As I stood there, 12,000 miles from home, any doubt regarding the propriety of our action to remove Saddam Hussein evaporated. As a lawyer, I live in a world where legal justification for an action is more important than the passions of the moment. I tried to think of ways that this slaughter was any different than the organized murder of civilians under the Third Reich who also did not have the "right" religious or ethnic background. These were Arab Muslims, not European Jews or intellectuals, but those distinctions were meaningless. These were mothers, fathers and children who merely wanted to work, live and love their families as we do in the United States.
They were slaughtered for the same reasons as Jews in Germany or Albanians in Kosovo — because of blind religious hatred. I stood there and wondered where the TV cameras and politicians were who are so intensively focused on the single WMD issue. It is rare that one can see evil existing on a scale that is so massive that it is tangible to the senses. The slaughter that occurred to the Shi'ites is such an event and yet it is hardly a blip on the radar of those discussing the justification for military intervention.
We did not go to war for the primary purpose of liberating the Shi'ites of southern Iraq, nor the similarly abused Kurds in northern Iraq.

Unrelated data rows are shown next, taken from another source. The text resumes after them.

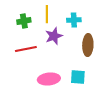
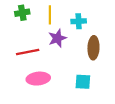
green cross: (24, 21) -> (22, 13), moved
pink ellipse: (49, 79) -> (38, 79), moved

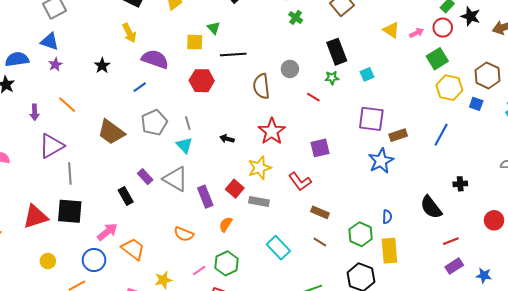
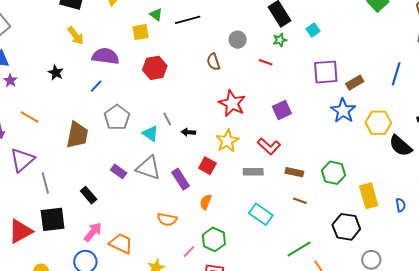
black line: (233, 55) -> (188, 20), moved
brown semicircle: (261, 86) -> (213, 62), size x0.7
yellow hexagon: (449, 88) -> (378, 123), moved
gray line: (188, 123) -> (167, 119), moved
brown trapezoid: (111, 132) -> (77, 135), turned -104
black arrow: (227, 139) -> (188, 132), moved
black rectangle: (126, 196) -> (89, 195), moved
gray rectangle: (259, 202) -> (253, 172), moved
blue semicircle: (387, 217) -> (401, 205), moved
green hexagon: (361, 234) -> (334, 173), moved

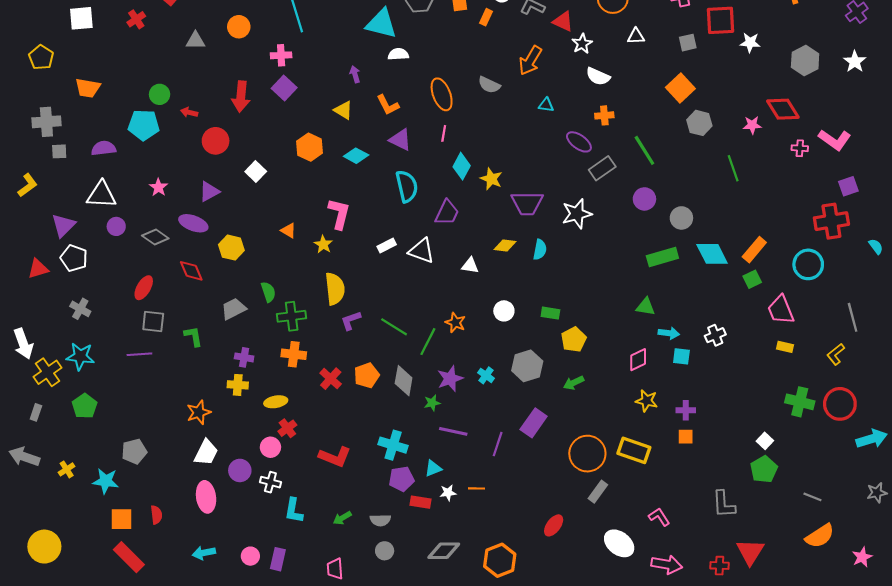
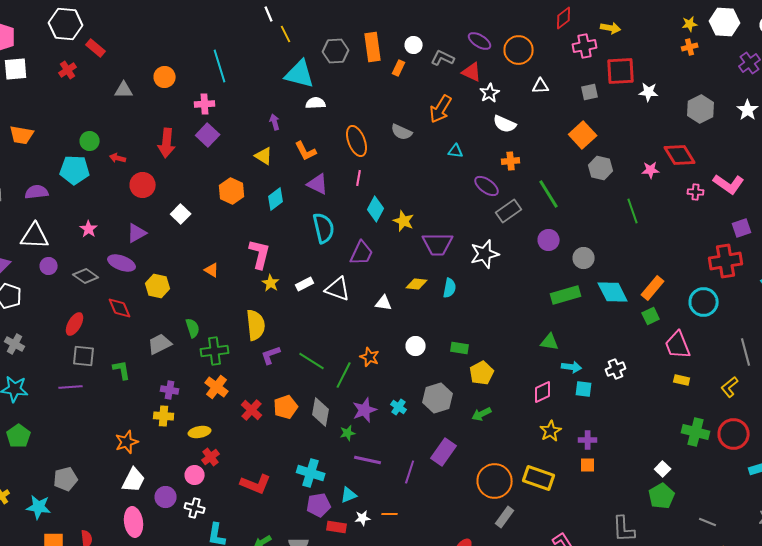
cyan diamond: (356, 156) -> (276, 199), turned -65
yellow star: (323, 244) -> (271, 283), moved
orange cross: (294, 354) -> (217, 387), turned 30
yellow star: (647, 401) -> (551, 431), turned 30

But is that important now? As the game of 20/20 hindsight is being played by political commentators, should not the fact that this military intervention freed millions from terror be given its appropriate place alongside the single WMD issue now being discussed? Shouldn't the more appropriate question be, "Why didn't we do this sooner," as we did in Kosovo, rather than "why did we do this at all?"
Those who fought to liberate Iraq shake their heads in wonder that President Bush and Tony Blair are still under attack as to whether a particular piece of intelligence regarding WMD was good enough to justify military action when the lives of millions have been saved from murder and oppression. Although the fighting continues, the groundwork is being laid every day for Iraq to emerge as a free and stable country in a region characterized by oppression and instability. On the strategic scene, these are issues in the vital interest of the United States worth fighting for.
However, for me and many others in uniform, justification for the war in Iraq will come down to a dusty sandal on a forgotten levee in central Iraq. We were not in time for that little girl, but the children who survived the Ba'athist genocide will have the chance to grow up and live freely because our country had to resolve to say "enough." The United States and Britain have done a great thing by removing Saddam Hussein, which history will judge as another courageous step in our national history of opposing tyranny and genocide.
Lt. Col. Craig Trebilcock is an Army reserve officer serving with the 358th Civil Affairs Brigade in central Iraq. His unit supported the 1st Marine Expeditionary Force during the war. In his civilian capacity, he is an immigration lawyer in York, Pa.